Eight giant pandas were tested behaviorally for their preferences for different concentrations of sugars using a two-bowl preference test: one bowl contained a tastant solution (1 L), and the other contained plain water (1 L). They were also tested for 100 mM sucrose plus the sweet taste inhibitor lactisole (2.5 mM; A). All tastant solutions were tested twice, on separate days. Each bar shows the median + interquartile range of the combined amount of a tastant or water consumed during the two separate tests for giant pandas: green for the lower concentration of tastant, and blue for the higher concentration (see Table S1 for detailed statistics). Only four pandas were tested for 700 mM maltose. Wilcoxon matched-pairs signed rank tests were performed for every tastant (vs. water) and for sucrose plus lactisole versus sucrose. *p<0.05; **p<0.01.

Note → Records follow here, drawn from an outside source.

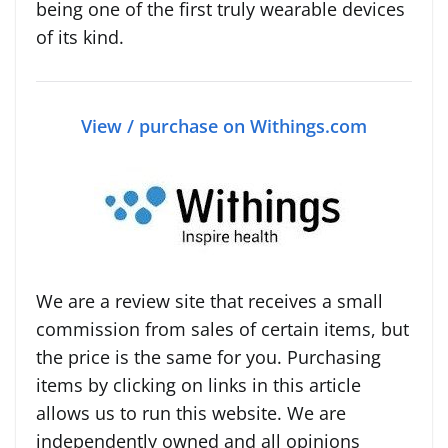
being one of the first truly wearable devices
of its kind.
View / purchase on Withings.com
We are a review site that receives a small
commission from sales of certain items, but
the price is the same for you. Purchasing
items by clicking on links in this article
allows us to run this website. We are
independently owned and all opinions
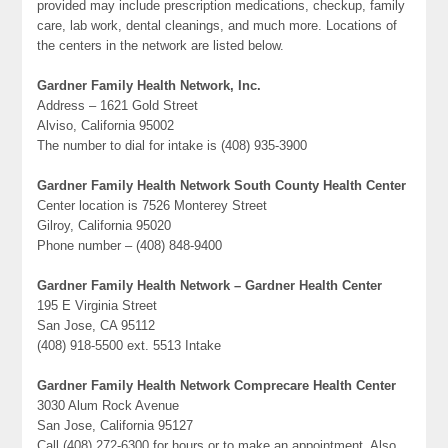
provided may include prescription medications, checkup, family
care, lab work, dental cleanings, and much more. Locations of
the centers in the network are listed below.
Gardner Family Health Network, Inc.
Address – 1621 Gold Street
Alviso, California 95002
The number to dial for intake is (408) 935-3900
Gardner Family Health Network South County Health Center
Center location is 7526 Monterey Street
Gilroy, California 95020
Phone number – (408) 848-9400
Gardner Family Health Network – Gardner Health Center
195 E Virginia Street
San Jose, CA 95112
(408) 918-5500 ext. 5513 Intake
Gardner Family Health Network Comprecare Health Center
3030 Alum Rock Avenue
San Jose, California 95127
Call (408) 272-6300 for hours or to make an appointment. Also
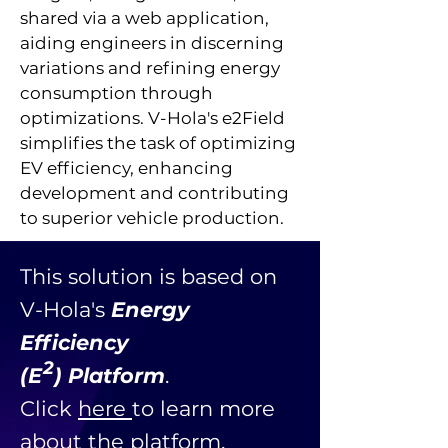
shared via a web application,
aiding engineers in discerning
variations and refining energy
consumption through
optimizations. V-Hola's e2Field
simplifies the task of optimizing
EV efficiency, enhancing
development and contributing
to superior vehicle production.
This solution is based on
V-Hola's
Energy
Efficiency
2
(E ) Platform
.
Click
here
to learn more
about the platform.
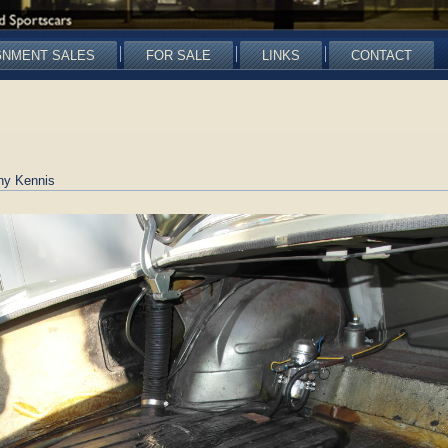
GNMENT SALES
FOR SALE
LINKS
CONTACT
ny Kennis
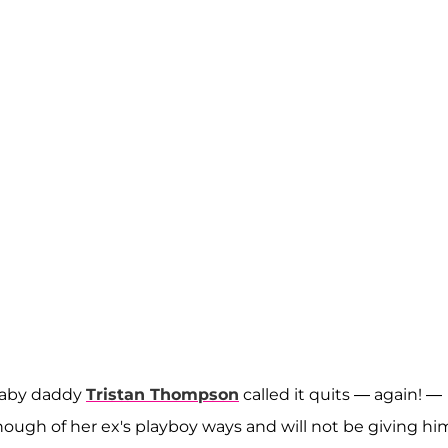
aby daddy
Tristan Thompson
called it quits — again! —
nough of her ex's playboy ways and will not be giving hi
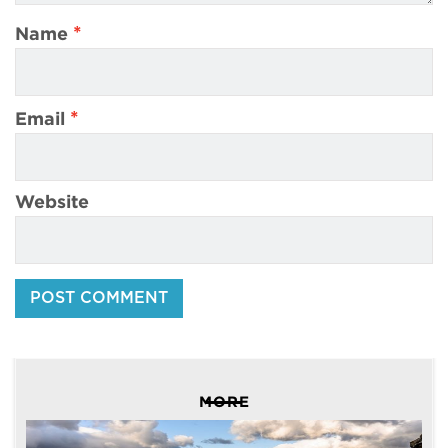
*
Name
*
Email
Website
MORE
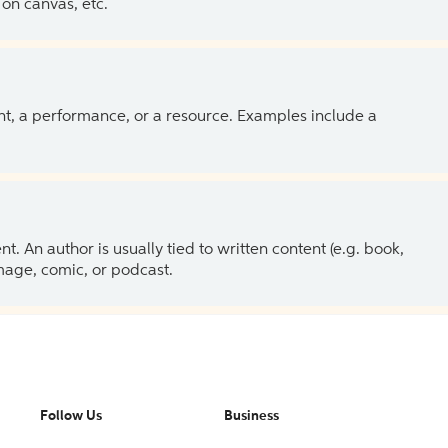
on canvas, etc.
ent, a performance, or a resource. Examples include a
 An author is usually tied to written content (e.g. book,
 image, comic, or podcast.
Follow Us
Business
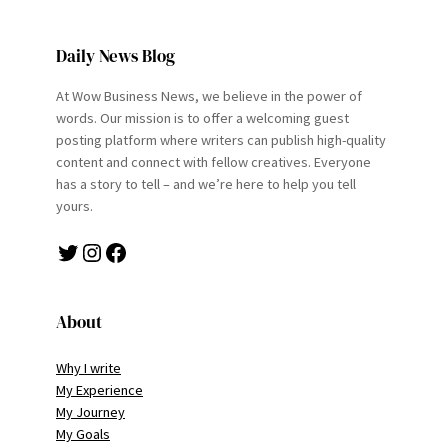
Daily News Blog
At Wow Business News, we believe in the power of
words. Our mission is to offer a welcoming guest
posting platform where writers can publish high-quality
content and connect with fellow creatives. Everyone
has a story to tell – and we’re here to help you tell
yours.
Twitter
Instagram
Facebook
About
Why I write
My Experience
My Journey
My Goals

doi:10.1371/journal.pone.0093043.g001

Giant pandas exhibited varied responses to the five artificial sweeteners tested (Fig. 2, Table S1). They showed no preference or aversion for aspartame at both concentrations and were indifferent to neotame at the lower concentration but avoided it at the higher concentration (p = 0.0207). Giant pandas had a weak preference for cyclamate at the lower concentration (p = 0.0391) and had modest preferences for sucralose (p = 0.0078), acesulfame-K (p = 0.0156), and cyclamate (p = 0.0078) at the higher concentrations.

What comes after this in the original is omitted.